A Turma deu parcial provimento a agravo em execução interposto por preso contra decisão do Juiz da Vara de Execuções Penais que indeferiu pedido de unificação de penas. Segundo a Relatoria, o agravante sustentou a continuidade delitiva entre os crimes de homicídio qualificado consumado e homicídio qualificado tentado, haja vista estarem preenchidos os requisitos do art. 71 do CP. Nesse contexto, o Desembargador explicou que o delito continuado evidencia-se quando o agente, mediante mais de uma ação ou omissão, comete mais de um crime da mesma espécie, guardando conexão no que diz respeito ao tempo, lugar, maneira de execução e outras características que façam presumir a continuidade delitiva.
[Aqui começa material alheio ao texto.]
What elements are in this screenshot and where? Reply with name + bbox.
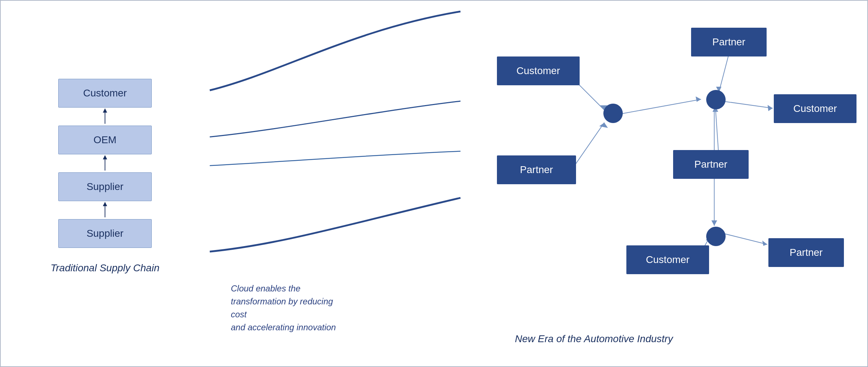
svg-line-22 bbox=[724, 234, 767, 244]
left-section: Customer OEM Supplier bbox=[1, 1, 209, 366]
chain-box-oem: OEM bbox=[58, 126, 152, 154]
svg-marker-15 bbox=[768, 105, 773, 111]
svg-marker-3 bbox=[103, 155, 107, 159]
box-customer1: Customer bbox=[497, 56, 580, 85]
middle-caption: Cloud enables the transformation by redu… bbox=[231, 282, 339, 334]
middle-section: Cloud enables the transformation by redu… bbox=[209, 1, 461, 366]
hub-node3 bbox=[706, 227, 726, 246]
svg-marker-11 bbox=[696, 96, 701, 102]
svg-line-12 bbox=[719, 51, 730, 92]
svg-marker-23 bbox=[762, 240, 767, 246]
box-partner2: Partner bbox=[497, 155, 576, 184]
box-customer2: Customer bbox=[774, 94, 856, 123]
svg-marker-1 bbox=[103, 108, 107, 113]
left-section-label: Traditional Supply Chain bbox=[51, 262, 160, 274]
svg-marker-5 bbox=[103, 202, 107, 206]
svg-line-10 bbox=[622, 99, 701, 114]
box-partner3: Partner bbox=[673, 150, 749, 179]
chain-box-supplier2: Supplier bbox=[58, 219, 152, 248]
right-diagram: Customer Partner Partner Customer Partne… bbox=[461, 1, 867, 366]
supply-chain-diagram: Customer OEM Supplier bbox=[58, 79, 152, 248]
hub-node2 bbox=[706, 90, 726, 109]
right-section-label: New Era of the Automotive Industry bbox=[515, 333, 673, 345]
chain-box-supplier1: Supplier bbox=[58, 172, 152, 201]
svg-line-14 bbox=[722, 101, 772, 108]
arrow-customer-oem bbox=[100, 108, 110, 126]
box-partner4: Partner bbox=[768, 238, 844, 267]
arrow-supplier1-supplier2 bbox=[100, 201, 110, 219]
main-container: Customer OEM Supplier bbox=[0, 0, 868, 367]
svg-marker-19 bbox=[711, 221, 717, 226]
chain-box-customer: Customer bbox=[58, 79, 152, 108]
hub-node1 bbox=[603, 104, 623, 123]
svg-marker-9 bbox=[599, 123, 608, 128]
box-customer3: Customer bbox=[626, 245, 709, 274]
box-partner1: Partner bbox=[691, 28, 767, 56]
arrow-oem-supplier1 bbox=[100, 154, 110, 172]
svg-line-8 bbox=[572, 123, 604, 169]
right-section: Customer Partner Partner Customer Partne… bbox=[461, 1, 867, 366]
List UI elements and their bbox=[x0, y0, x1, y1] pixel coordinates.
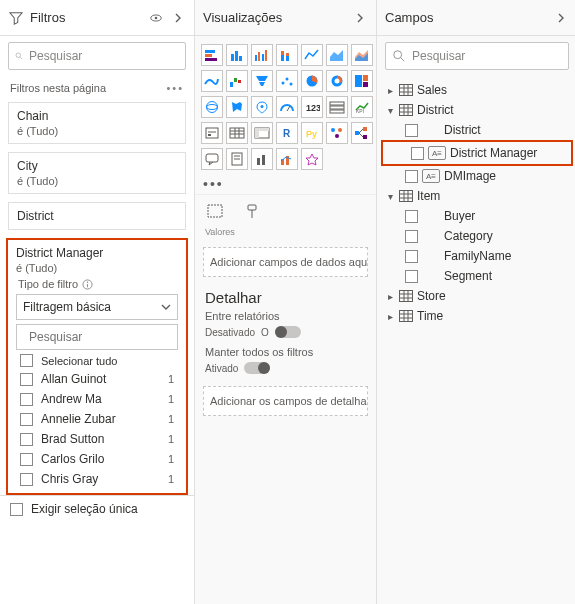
filter-value-row[interactable]: Brad Sutton1 bbox=[10, 429, 184, 449]
filter-card-city[interactable]: City é (Tudo) bbox=[8, 152, 186, 194]
viz-type-icon[interactable] bbox=[201, 44, 223, 66]
viz-type-icon[interactable]: R bbox=[276, 122, 298, 144]
format-icon[interactable] bbox=[241, 203, 263, 225]
keep-all-toggle[interactable] bbox=[244, 362, 270, 374]
svg-rect-65 bbox=[355, 131, 359, 135]
values-well[interactable]: Adicionar campos de dados aqui bbox=[203, 247, 368, 277]
viz-type-icon[interactable] bbox=[201, 96, 223, 118]
filter-value-row[interactable]: Carlos Grilo1 bbox=[10, 449, 184, 469]
field-dmimage[interactable]: A≡ DMImage bbox=[377, 166, 575, 186]
field-segment[interactable]: Segment bbox=[377, 266, 575, 286]
checkbox[interactable] bbox=[20, 373, 33, 386]
viz-type-icon[interactable] bbox=[326, 70, 348, 92]
field-district[interactable]: District bbox=[377, 120, 575, 140]
viz-more[interactable]: ••• bbox=[195, 174, 376, 194]
filter-value-row[interactable]: Andrew Ma1 bbox=[10, 389, 184, 409]
table-store[interactable]: ▸ Store bbox=[377, 286, 575, 306]
viz-type-icon[interactable] bbox=[276, 44, 298, 66]
field-buyer[interactable]: Buyer bbox=[377, 206, 575, 226]
checkbox[interactable] bbox=[405, 210, 418, 223]
filter-value-row[interactable]: Annelie Zubar1 bbox=[10, 409, 184, 429]
info-icon[interactable] bbox=[82, 279, 93, 290]
viz-type-icon[interactable] bbox=[251, 96, 273, 118]
filter-values-search[interactable] bbox=[16, 324, 178, 350]
viz-type-icon[interactable] bbox=[251, 70, 273, 92]
field-category[interactable]: Category bbox=[377, 226, 575, 246]
viz-type-icon[interactable] bbox=[301, 44, 323, 66]
viz-type-icon[interactable] bbox=[276, 148, 298, 170]
table-sales[interactable]: ▸ Sales bbox=[377, 80, 575, 100]
table-district[interactable]: ▾ District bbox=[377, 100, 575, 120]
viz-type-icon[interactable] bbox=[226, 148, 248, 170]
fields-search-input[interactable] bbox=[412, 49, 562, 63]
checkbox[interactable] bbox=[405, 124, 418, 137]
chevron-right-icon[interactable] bbox=[553, 10, 569, 26]
svg-point-40 bbox=[207, 102, 218, 113]
filter-values-search-input[interactable] bbox=[29, 330, 179, 344]
viz-type-icon[interactable] bbox=[201, 70, 223, 92]
viz-type-icon[interactable] bbox=[351, 122, 373, 144]
cross-report-label: Entre relatórios bbox=[195, 308, 376, 324]
filter-value-row[interactable]: Allan Guinot1 bbox=[10, 369, 184, 389]
checkbox[interactable] bbox=[20, 354, 33, 367]
viz-type-icon[interactable] bbox=[301, 70, 323, 92]
more-icon[interactable]: ••• bbox=[166, 82, 184, 94]
viz-type-icon[interactable] bbox=[226, 44, 248, 66]
viz-type-icon[interactable] bbox=[201, 148, 223, 170]
viz-type-icon[interactable] bbox=[276, 70, 298, 92]
filter-value-row[interactable]: Chris Gray1 bbox=[10, 469, 184, 489]
chevron-right-icon[interactable] bbox=[170, 10, 186, 26]
checkbox[interactable] bbox=[20, 433, 33, 446]
viz-type-icon[interactable] bbox=[251, 122, 273, 144]
viz-type-icon[interactable] bbox=[226, 122, 248, 144]
viz-type-icon[interactable] bbox=[301, 148, 323, 170]
svg-rect-18 bbox=[265, 50, 267, 61]
svg-rect-9 bbox=[205, 50, 215, 53]
svg-point-32 bbox=[286, 78, 289, 81]
checkbox[interactable] bbox=[405, 230, 418, 243]
viz-type-icon[interactable] bbox=[276, 96, 298, 118]
filter-card-district[interactable]: District bbox=[8, 202, 186, 230]
checkbox[interactable] bbox=[411, 147, 424, 160]
viz-type-icon[interactable] bbox=[351, 70, 373, 92]
filter-card-district-manager[interactable]: District Manager é (Tudo) bbox=[10, 242, 184, 276]
checkbox[interactable] bbox=[20, 393, 33, 406]
viz-type-icon[interactable] bbox=[251, 44, 273, 66]
checkbox[interactable] bbox=[405, 250, 418, 263]
filters-search-input[interactable] bbox=[29, 49, 179, 63]
checkbox[interactable] bbox=[405, 270, 418, 283]
viz-type-icon[interactable] bbox=[326, 122, 348, 144]
checkbox[interactable] bbox=[10, 503, 23, 516]
filters-search[interactable] bbox=[8, 42, 186, 70]
viz-type-icon[interactable] bbox=[351, 44, 373, 66]
chevron-right-icon[interactable] bbox=[352, 10, 368, 26]
viz-type-icon[interactable]: 123 bbox=[301, 96, 323, 118]
filter-type-dropdown[interactable]: Filtragem básica bbox=[16, 294, 178, 320]
checkbox[interactable] bbox=[405, 170, 418, 183]
field-familyname[interactable]: FamilyName bbox=[377, 246, 575, 266]
require-single-selection[interactable]: Exigir seleção única bbox=[0, 495, 194, 522]
fields-well-icon[interactable] bbox=[205, 203, 227, 225]
select-all-row[interactable]: Selecionar tudo bbox=[10, 352, 184, 369]
table-item[interactable]: ▾ Item bbox=[377, 186, 575, 206]
field-district-manager[interactable]: A≡ District Manager bbox=[407, 143, 569, 163]
viz-type-icon[interactable]: Py bbox=[301, 122, 323, 144]
viz-type-icon[interactable]: KPI bbox=[351, 96, 373, 118]
checkbox[interactable] bbox=[20, 473, 33, 486]
svg-text:R: R bbox=[283, 128, 291, 139]
filter-card-chain[interactable]: Chain é (Tudo) bbox=[8, 102, 186, 144]
viz-type-icon[interactable] bbox=[326, 44, 348, 66]
svg-rect-17 bbox=[262, 54, 264, 61]
table-time[interactable]: ▸ Time bbox=[377, 306, 575, 326]
cross-report-toggle[interactable] bbox=[275, 326, 301, 338]
viz-type-icon[interactable] bbox=[326, 96, 348, 118]
viz-type-icon[interactable] bbox=[226, 96, 248, 118]
drill-well[interactable]: Adicionar os campos de detalhamento aqui bbox=[203, 386, 368, 416]
viz-type-icon[interactable] bbox=[251, 148, 273, 170]
checkbox[interactable] bbox=[20, 453, 33, 466]
checkbox[interactable] bbox=[20, 413, 33, 426]
viz-type-icon[interactable] bbox=[201, 122, 223, 144]
eye-icon[interactable] bbox=[148, 10, 164, 26]
viz-type-icon[interactable] bbox=[226, 70, 248, 92]
fields-search[interactable] bbox=[385, 42, 569, 70]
Na hipótese, o Julgador destacou que o réu, além de ter cometido os delitos nas mesmas ocasiões de tempo, lugar e modo de execução, os praticou com a finalidade de assegurar a impunidade do crime de latrocínio perpetrado contra terceiro, preenchendo, desse modo, todos os requisitos objetivos exigidos pela Teoria Objetiva Pura ou Puramente Objetiva, assim como o requisito subjetivo consistente na unidade de desígnios, segundo a Teoria Objetivo-subjetiva adotada pelo STF e STJ. Por fim, ante o reconhecimento da continuidade delitiva, o Colegiado fixou a pena pelo crime mais grave e aumentou-a em um quarto pela continuidade com o crime de homicídio tentado.

20120020022708RAG, Rel. Des. JOÃO BATISTA TEIXEIRA. Data do Julgamento 15/03/2012.